I had no idea when I sat down beside my brother in the hospital waiting room just how stressful it would be. We were waiting around for our mother’s surgery to end — anxiety-provoking on its own — but something ordinary caused me to become even more agitated to the point of panic: someone chewing a stick of gum.
It wasn’t that the chewing was even that loud. There was no bubble popping or anything inappropriate, just regular chewing by a guy merely wanting the time to pass more quickly.
I scanned the floor. People’s eyes were in their magazines, their phones, or gazing off into the distance. This typical, everyday activity did not phase anyone else.
But, when you’re a highly sensitive person (HSP), certain noises can make you feel like the walls are closing in, and you must run away to stay sane.
When Everyday Noises Are Too Much
Yes, some sounds tend to bother many people, like nails on a chalkboard or a baby crying.

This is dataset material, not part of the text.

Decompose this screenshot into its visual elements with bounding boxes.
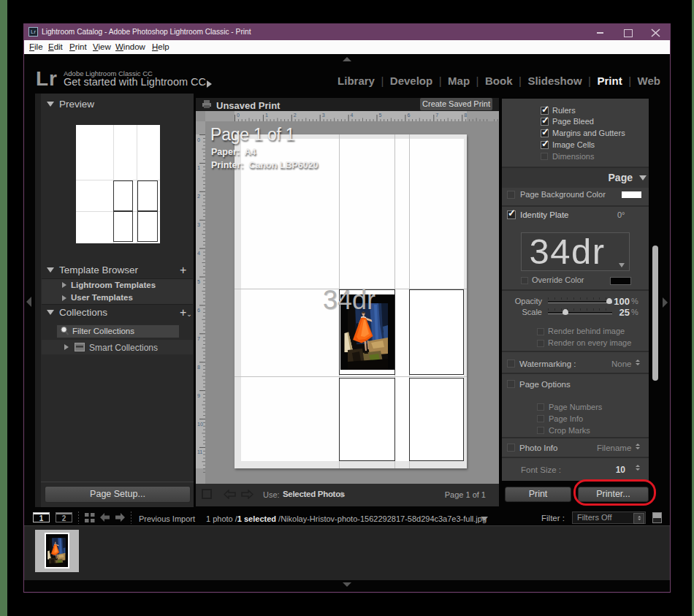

According to Dr. Elaine Aron, an expert and pioneer in highly sensitive people, HSPs have an even greater susceptibility to noise compared to non-HSPs. This is because they process information more thoroughly, are more easily stimulated, are more aware of subtle stimuli, are more empathic, and have higher emotional reactivity.
All this boils down to an innate temperament trait (and not a disorder), in which you are acutely affected by the environment and have highly attuned senses. The HSP nervous system gets amped up — always taking in information and stimuli in a variety of ways — and in this case, auditory information on the way to the brain becomes augmented, explains Aron. Often, it can be too much to bear for the hyper-stimulated HSP.
7 Sounds That Put Me on Edge
All HSPs are different, so sounds that bother me may not bother you, and vice versa. Here are seven sounds that push me over the edge as an HSP. Can you relate?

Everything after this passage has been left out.